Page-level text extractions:
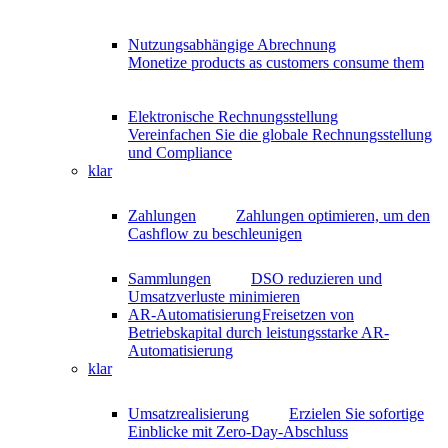
Nutzungsabhängige Abrechnung
Monetize products as customers consume them
Elektronische Rechnungsstellung
Vereinfachen Sie die globale Rechnungsstellung
und Compliance
klar
Zahlungen
Zahlungen optimieren, um den
Cashflow zu beschleunigen
Sammlungen
DSO reduzieren und
Umsatzverluste minimieren
AR-Automatisierung
Freisetzen von
Betriebskapital durch leistungsstarke AR-
Automatisierung
klar
Umsatzrealisierung
Erzielen Sie sofortige
Einblicke mit Zero-Day-Abschluss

Aim of the task: Nothing but the lines from the one holding "DSO reduzieren und" to the end of the entries should be returned, each exactly as it stands.

Solution:
DSO reduzieren und
Umsatzverluste minimieren
AR-Automatisierung
Freisetzen von
Betriebskapital durch leistungsstarke AR-
Automatisierung
klar
Umsatzrealisierung
Erzielen Sie sofortige
Einblicke mit Zero-Day-Abschluss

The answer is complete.